Intenté filmar con el celular y Caraballo salió de sí.

–Bajá la cámara.

–Necesito protegerme, no sé por qué estoy retenido.

Se vino encima, cara a cara como quien invita a pelear, y pegó un golpe a mi celular, que voló por el aire.

“Forro de mierda, qué te pasa”, comenzó a gritar desaforado. “Forro de mierda”, repetía. Una mínima reacción de mi parte habría desatado una escena en la que Caraballo no habría salido perdiendo.

Recogí las partes del celular esparcidas por el piso. Pregunté por una autoridad, y el oficial respondió con una sonrisa: “Lamentablemente, la autoridad soy yo”.

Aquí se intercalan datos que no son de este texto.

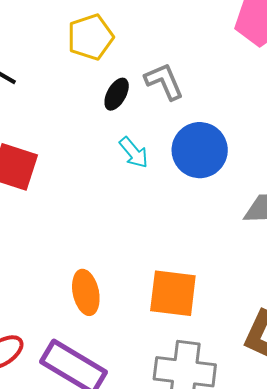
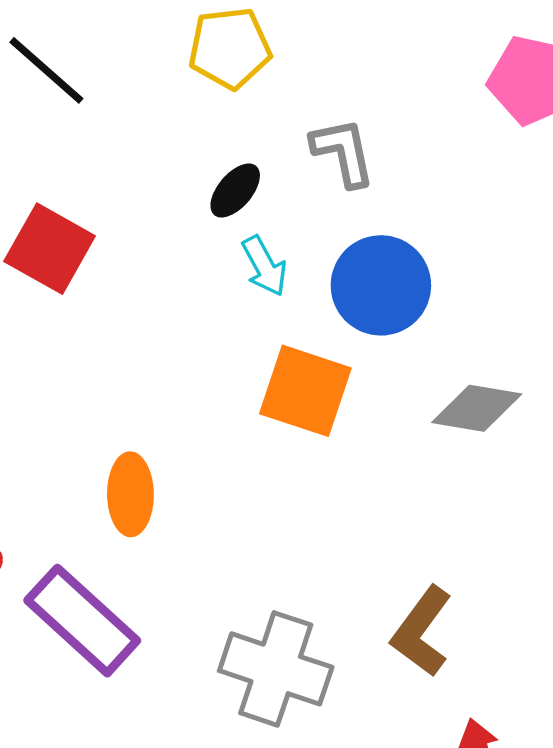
black ellipse: (117, 94) -> (235, 191), moved
orange square: (173, 293) -> (305, 391), moved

El hecho ocurrió en la esquina de Fragata Sarmiento y Gaona, dentro del predio del supermercado Coto.

Digresión. A ocho cuadras de esa sucursal, en Paysandú al 1800, se encuentra otra de la misma marca. Se descubrió hace dos años que Alfredo Coto almacenaba en el subsuelo más de 200 granadas, un lanzagranadas con numeración limada, proyectiles de gases lacrimógenos, 27 armas de fuego, gas pimienta y un silenciador, entre otras honestas pertenencias. La causa abierta duerme en Comodoro Py. Podríamos hablar del blanqueo por 466 millones de dólares, pero todos conocemos a Coto.

Volvamos a la escena del delito. Una vez que comprobaron que en la mochila sólo llevaba ropa para nadar, tres efectivos partieron en el patrullero. Quedó Sosa, envalentonado por lo que había hecho su jefe: “Rajá de acá”.

No importa si alguien piensa que no vale la pena pasar un momento así por no obedecer algo que demora dos segundos, como mostrar una mochila. De hecho, casi siempre pienso que no vale la pena. Tampoco importa si ese alguien cree que los tiempos cambiaron y la policía puede requisar a su antojo.

La gravedad del episodio es que deja a las claras que un jefe policial está dispuesto a actuar como un energúmeno ante cuatro subordinados en un espacio público.

El riesgo de la brutalidad policial es tan antiguo como la civilización. Evitar el tránsito que va desde un agente del orden a un matón depende por sobre todo de un sistema de controles y de autoridades que no premien la ilegalidad. Si ejecutar por la espalda a un ladrón merece la felicitación presidencial, qué queda para delitos más suaves como amedrentar a una persona que pide que sea respetado un derecho.

Me fui con el sabor amargo y el celular roto, pero todos sabemos que la historia hubiera sido muy distinta si quien se resistía a mostrar la mochila era un adolescente con gorrita en el Gran Buenos Aires. A veces, el final es atroz.